═════ RECORDS FOR THIS TASK ═════

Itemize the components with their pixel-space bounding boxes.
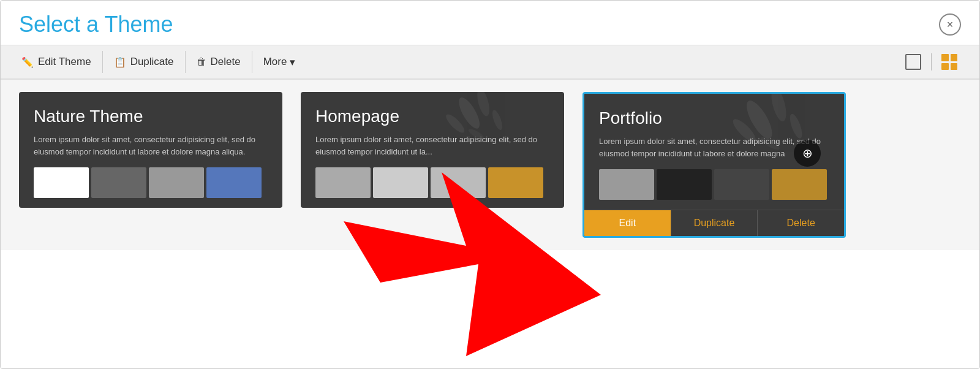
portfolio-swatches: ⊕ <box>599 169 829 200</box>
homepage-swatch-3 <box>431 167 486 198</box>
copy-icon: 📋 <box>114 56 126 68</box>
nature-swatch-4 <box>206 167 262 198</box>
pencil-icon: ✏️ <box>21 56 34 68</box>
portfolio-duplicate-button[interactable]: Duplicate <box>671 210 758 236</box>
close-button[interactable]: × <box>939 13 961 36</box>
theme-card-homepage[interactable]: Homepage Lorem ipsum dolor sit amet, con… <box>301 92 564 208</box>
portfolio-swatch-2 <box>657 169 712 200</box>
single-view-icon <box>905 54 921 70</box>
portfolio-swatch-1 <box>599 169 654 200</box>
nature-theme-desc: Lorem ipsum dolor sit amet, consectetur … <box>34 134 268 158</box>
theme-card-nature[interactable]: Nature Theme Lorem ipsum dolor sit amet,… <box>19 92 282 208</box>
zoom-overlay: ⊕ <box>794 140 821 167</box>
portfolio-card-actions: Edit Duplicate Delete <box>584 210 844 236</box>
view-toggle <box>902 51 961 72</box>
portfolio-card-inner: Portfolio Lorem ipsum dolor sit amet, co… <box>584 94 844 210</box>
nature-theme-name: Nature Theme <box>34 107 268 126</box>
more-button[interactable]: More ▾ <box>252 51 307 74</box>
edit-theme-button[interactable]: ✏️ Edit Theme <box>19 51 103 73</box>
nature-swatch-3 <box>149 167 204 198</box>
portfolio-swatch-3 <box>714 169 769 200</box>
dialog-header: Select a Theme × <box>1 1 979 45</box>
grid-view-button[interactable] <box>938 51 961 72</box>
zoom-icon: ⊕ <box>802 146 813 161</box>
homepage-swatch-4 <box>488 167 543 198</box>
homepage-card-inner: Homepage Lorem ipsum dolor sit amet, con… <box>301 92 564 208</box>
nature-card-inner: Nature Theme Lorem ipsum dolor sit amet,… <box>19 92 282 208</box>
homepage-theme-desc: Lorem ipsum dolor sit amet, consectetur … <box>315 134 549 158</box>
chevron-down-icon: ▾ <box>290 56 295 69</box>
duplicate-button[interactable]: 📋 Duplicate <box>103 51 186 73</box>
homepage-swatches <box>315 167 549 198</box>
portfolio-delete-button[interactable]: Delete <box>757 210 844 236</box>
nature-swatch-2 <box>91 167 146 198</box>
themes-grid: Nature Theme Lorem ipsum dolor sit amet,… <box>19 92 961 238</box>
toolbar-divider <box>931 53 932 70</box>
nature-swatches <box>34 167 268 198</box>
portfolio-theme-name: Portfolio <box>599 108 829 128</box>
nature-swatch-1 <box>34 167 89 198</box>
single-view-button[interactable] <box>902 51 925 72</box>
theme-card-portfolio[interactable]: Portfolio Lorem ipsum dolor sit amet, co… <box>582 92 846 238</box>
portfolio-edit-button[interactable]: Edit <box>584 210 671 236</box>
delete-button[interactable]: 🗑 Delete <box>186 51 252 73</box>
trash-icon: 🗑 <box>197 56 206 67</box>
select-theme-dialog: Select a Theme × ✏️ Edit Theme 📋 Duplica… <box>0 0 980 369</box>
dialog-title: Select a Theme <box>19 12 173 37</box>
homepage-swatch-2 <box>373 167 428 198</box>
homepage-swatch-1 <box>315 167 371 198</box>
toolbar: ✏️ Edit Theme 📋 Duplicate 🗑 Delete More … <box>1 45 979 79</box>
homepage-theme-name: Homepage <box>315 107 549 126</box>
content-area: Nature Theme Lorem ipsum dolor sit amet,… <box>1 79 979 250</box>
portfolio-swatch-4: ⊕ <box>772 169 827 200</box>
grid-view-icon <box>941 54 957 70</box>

═════

TASK PROMPT
If a line above contains the word "Select", list it.

RESPONSE TO THIS TASK
dialog-header: Select a Theme × <box>1 1 979 45</box>
select-theme-dialog: Select a Theme × ✏️ Edit Theme 📋 Duplica… <box>0 0 980 369</box>
dialog-title: Select a Theme <box>19 12 173 37</box>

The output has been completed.